WHAT THIS TASK INVOLVES
What is needed is an exact copy of the records below, minus any pictures.

[Extracted page text data]
== Segment start ==

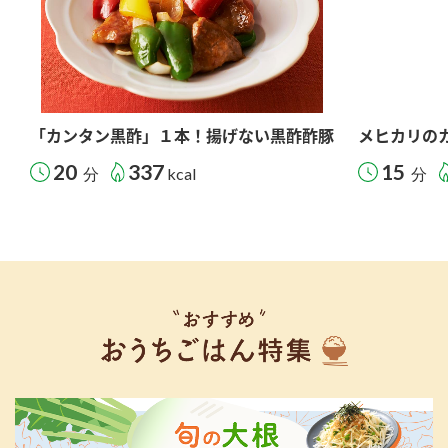
「カンタン黒酢」１本！揚げない黒酢酢豚
メヒカリの
20
337
15
分
kcal
分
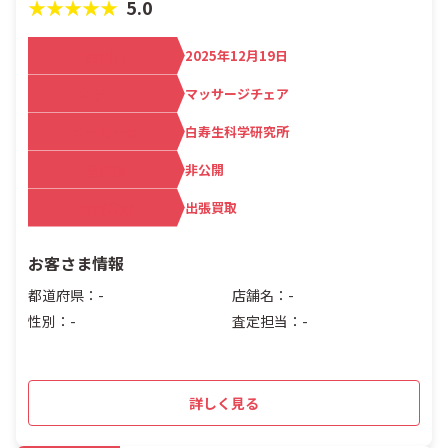
★★★★★
5.0
買取日
2025年12月19日
カテゴリ
マッサージチェア
メーカー名
白寿生科学研究所
査定額
非公開
買取方法
出張買取
お客さま情報
都道府県：-
店舗名：-
性別：-
査定担当：-
詳しく見る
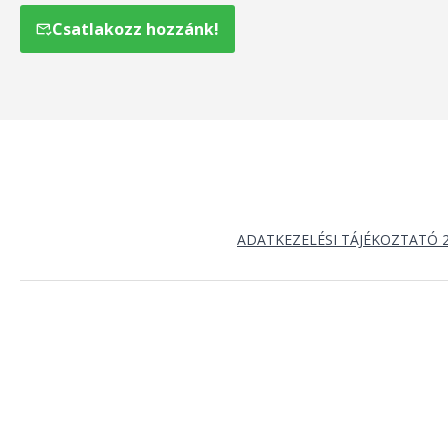
Csatlakozz hozzánk!
ADATKEZELÉSI TÁJÉKOZTATÓ 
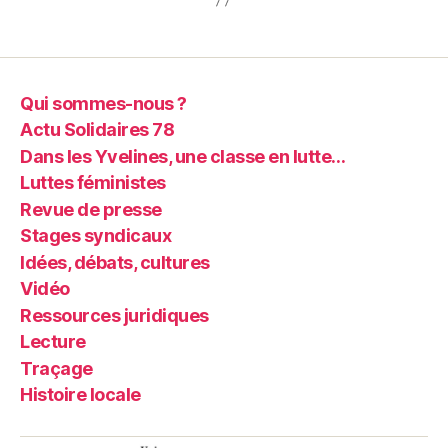
Qui sommes-nous ?
Actu Solidaires 78
Dans les Yvelines, une classe en lutte…
Luttes féministes
Revue de presse
Stages syndicaux
Idées, débats, cultures
Vidéo
Ressources juridiques
Lecture
Traçage
Histoire locale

== Segment end ==

RESULT OF THE TASK
「カンタン黒酢」１本！揚げない黒酢酢豚
メヒカリの
20
337
15
分
kcal
分
★★★★★
5.0
買取日
2025年12月19日
カテゴリ
マッサージチェア
メーカー名
白寿生科学研究所
査定額
非公開
買取方法
出張買取
お客さま情報
都道府県：-
店舗名：-
性別：-
査定担当：-
詳しく見る
Csatlakozz hozzánk!
ADATKEZELÉSI TÁJÉKOZTATÓ 
Qui sommes-nous ?
Actu Solidaires 78
Dans les Yvelines, une classe en lutte…
Luttes féministes
Revue de presse
Stages syndicaux
Idées, débats, cultures
Vidéo
Ressources juridiques
Lecture
Traçage
Histoire locale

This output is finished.